Public health specialist Profesor Leslie London of the University of Cape Town admits that community care is a preferred option if it is carefully organised and monitored. He also points out that to do this properly “costs money” - and money is what government is trying to save.
This has resulted in ministers continuing to claim that job creation is a priority while supporting the freezing of posts in an attempt to cut costs. Such apparent hypocrisy has not gone unnoticed.
“What it means is that fewer workers are available to provide services to the public,” says Ivan Fredericks, general manager of probably the largest public sector union, the 230 000-strong PSA. “Workers are placed under greater stress, the work suffers and so does service to the public.”
This was evident in the recent turmoil in the Home Affairs department where a strike was averted last week with a last-minute - and probably temporary - settlement. Many of the issues remain unresolved and will certainly feature in the upcoming negotiations between unions and government.
The much-publicised action of pathology assistants in Gauteng that caused delays in funerals and much agitation among Muslim and Jewish communities will also certainly feature. The action resulted in numbers of distraught families being unable to bury their dead.

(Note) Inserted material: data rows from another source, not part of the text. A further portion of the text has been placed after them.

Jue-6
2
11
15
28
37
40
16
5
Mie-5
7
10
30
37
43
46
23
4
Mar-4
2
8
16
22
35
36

Referred to by Gauteng Health MEC Gwen Ramokgopa as a “work to rule strike”, it was not in any sense a strike. Nor was it the “go slow” that it was subsequently labelled.

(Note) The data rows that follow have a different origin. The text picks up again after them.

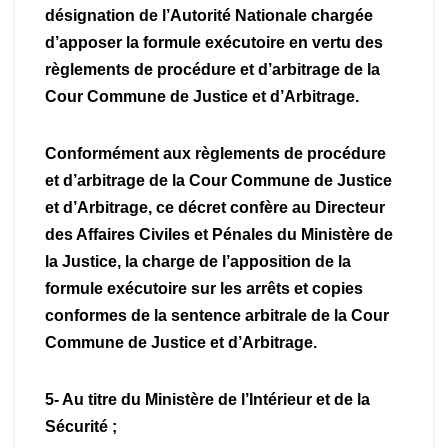
désignation de l’Autorité Nationale chargée
d’apposer la formule exécutoire en vertu des
règlements de procédure et d’arbitrage de la
Cour Commune de Justice et d’Arbitrage.
Conformément aux règlements de procédure
et d’arbitrage de la Cour Commune de Justice
et d’Arbitrage, ce décret confère au Directeur
des Affaires Civiles et Pénales du Ministère de
la Justice, la charge de l’apposition de la
formule exécutoire sur les arrêts et copies
conformes de la sentence arbitrale de la Cour
Commune de Justice et d’Arbitrage.
5- Au titre du Ministère de l’Intérieur et de la
Sécurité ;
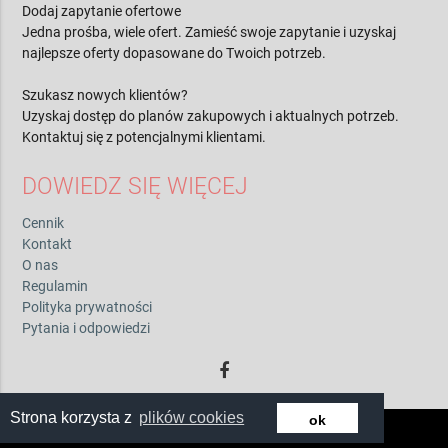
Dodaj zapytanie ofertowe
Jedna prośba, wiele ofert. Zamieść swoje zapytanie i uzyskaj
najlepsze oferty dopasowane do Twoich potrzeb.
Szukasz nowych klientów?
Uzyskaj dostęp do planów zakupowych i aktualnych potrzeb.
Kontaktuj się z potencjalnymi klientami.
DOWIEDZ SIĘ WIĘCEJ
Cennik
Kontakt
O nas
Regulamin
Polityka prywatności
Pytania i odpowiedzi
Strona korzysta z
plików cookies
ok
© 2026 by zwiadowca.pl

All that the assistants did was to stop doing work they are neither trained nor paid for. In other words, they continued to do all the work required according to their contracts of employment.
These workers are not registered with the Health Professions Council (HPCSA), but because of a shortage of pathologists, have often carried out autopsy work. This, they were aware, could leave them open to prosecution should something go wrong.

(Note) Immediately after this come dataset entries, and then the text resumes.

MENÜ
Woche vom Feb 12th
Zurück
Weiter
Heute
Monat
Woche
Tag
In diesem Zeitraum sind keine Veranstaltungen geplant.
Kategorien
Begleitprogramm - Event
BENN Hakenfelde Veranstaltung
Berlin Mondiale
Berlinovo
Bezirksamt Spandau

For years they have asked for suitable training and certification, along with the proper rate of pay for the work. “Four months ago, we laid out everything that was required,” says Khaya Xaba, spokesperson for the National Education Health and Allied Workers Union.
According to Xaba, once again nothing was done: “And we ended up with a tragic situation that never should have happened.”
However, Ramokgopa this week maintained that there is now a plan to provided training that would also take account of “prior learning”, but that no tertiary institution has so far been prepared to take this on. Other plans were also in the pipeline, but there had been a “lack of communication” between government and the workers.
“That is their problem. And what about the SETAs (Skills, Education, Training Authorities) that government established to carry out training?” asks Xaba. In the meantime, the unions maintain that government is trying to set up workers and their unions as scapegoats for the results of their cost-cutting programmes.
This is seen as a tactic aimed at winning pubic support ahead of the looming negotiations for which a date has yet to be set. “But what we have is an arrogant employer that makes the public pay the price,” says PSA assistant general manager Leon Gilbert.